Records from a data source
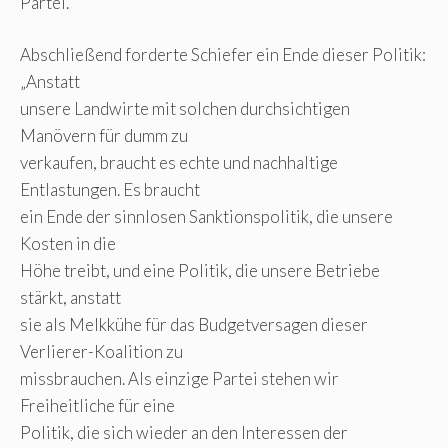
Partei.“
Abschließend forderte Schiefer ein Ende dieser Politik:
„Anstatt
unsere Landwirte mit solchen durchsichtigen
Manövern für dumm zu
verkaufen, braucht es echte und nachhaltige
Entlastungen. Es braucht
ein Ende der sinnlosen Sanktionspolitik, die unsere
Kosten in die
Höhe treibt, und eine Politik, die unsere Betriebe
stärkt, anstatt
sie als Melkkühe für das Budgetversagen dieser
Verlierer-Koalition zu
missbrauchen. Als einzige Partei stehen wir
Freiheitliche für eine
Politik, die sich wieder an den Interessen der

# About this exercise
Restate all of the data word for word and include no pictures.

# Problem solution
Partei.“
Abschließend forderte Schiefer ein Ende dieser Politik:
„Anstatt
unsere Landwirte mit solchen durchsichtigen
Manövern für dumm zu
verkaufen, braucht es echte und nachhaltige
Entlastungen. Es braucht
ein Ende der sinnlosen Sanktionspolitik, die unsere
Kosten in die
Höhe treibt, und eine Politik, die unsere Betriebe
stärkt, anstatt
sie als Melkkühe für das Budgetversagen dieser
Verlierer-Koalition zu
missbrauchen. Als einzige Partei stehen wir
Freiheitliche für eine
Politik, die sich wieder an den Interessen der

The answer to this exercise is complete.